A global recovery would depend on “the extent to which the problem is recognized as a deleveraging demand problem and addressed in those terms.” But he added: “We are well short of the necessary recognition.
“We are no longer in a great recession, we are on the brink of a great stagnation if we are not able to enhance confidence and grow the economy more rapidly. “
Summers said the US economy running off its fiscal cliff would have devastating consequences. “The last thing that the world economy needs right now is a major contractionary impulse coming from the United States. We have to desperately hope that we don’t get one.”
But he said US lawmakers were likely to at least forge a partial compromise in order to avoid the fiscal cliff. “When all that is required is that a can be kicked...even a lame duck session of Congress will be able to do that,” he said, although he added that “there are certainly no guarantees.”
Regardless of whether Obama or Massachusetts governor Mitt Romney wins next month’s elections, the next US administration must prioritize “the restoration of growth and the re-attainment of the economy’s potential”.
Failure to fix public finances and boost growth could result in a bond market revolt, Summers warned. “Ultimately US finances are not on a sustainable basis.
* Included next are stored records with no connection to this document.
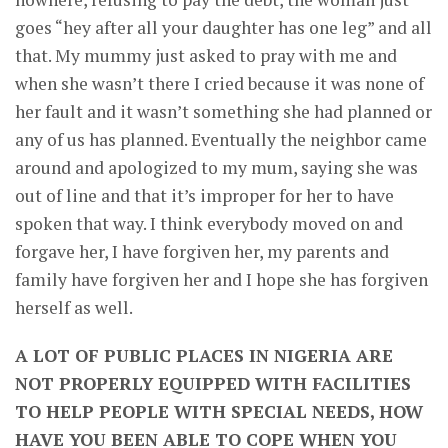
goes “hey after all your daughter has one leg” and all
that. My mummy just asked to pray with me and
when she wasn’t there I cried because it was none of
her fault and it wasn’t something she had planned or
any of us has planned. Eventually the neighbor came
around and apologized to my mum, saying she was
out of line and that it’s improper for her to have
spoken that way. I think everybody moved on and
forgave her, I have forgiven her, my parents and
family have forgiven her and I hope she has forgiven
herself as well.
A LOT OF PUBLIC PLACES IN NIGERIA ARE
NOT PROPERLY EQUIPPED WITH FACILITIES
TO HELP PEOPLE WITH SPECIAL NEEDS, HOW
HAVE YOU BEEN ABLE TO COPE WHEN YOU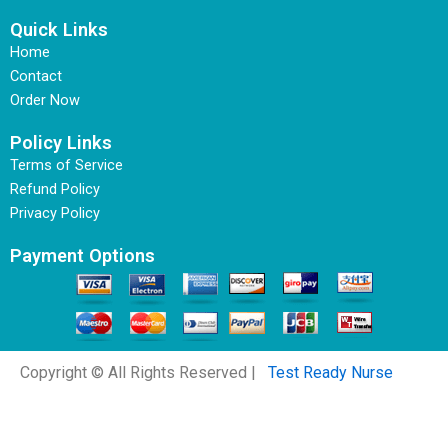
Quick Links
Home
Contact
Order Now
Policy Links
Terms of Service
Refund Policy
Privacy Policy
Payment Options
Copyright © All Rights Reserved |
Test Ready Nurse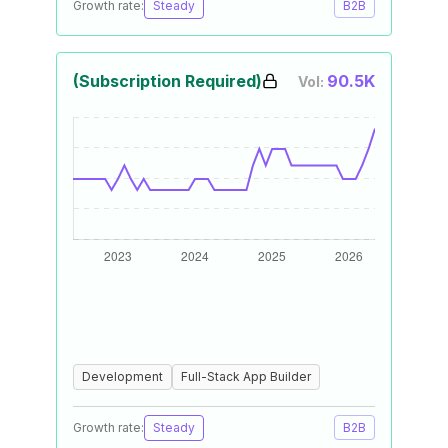
Growth rate:
Steady
B2B
(Subscription Required)
90.5K
Vol:
Development
Full-Stack App Builder
Growth rate:
Steady
B2B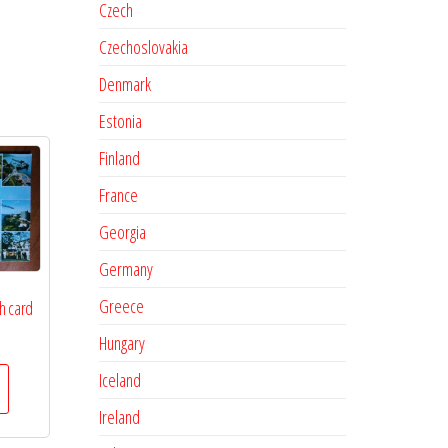
Czech
Czechoslovakia
Denmark
Estonia
Finland
France
Georgia
Germany
Greece
h card
Hungary
Iceland
Ireland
We need to find a combination of growth promotion then fiscal adjustment that remedies those imbalances,” he said.
“If we don’t do that those who warn that there will eventually be consequences in bond markets are absolutely correct.”
It had become increasingly clear that there was overwhelming political will in Europe - including in Germany - to maintain the single currency and to avoid what would really be the “quite extraordinary risks associated with even the partial dissolution of the monetary union”.
In order to minimise the chances of a euro break-up, it was essential that leaders embarked on a growth strategy that involved both debtor and creditor countries and which showed the continent was capable of political unity.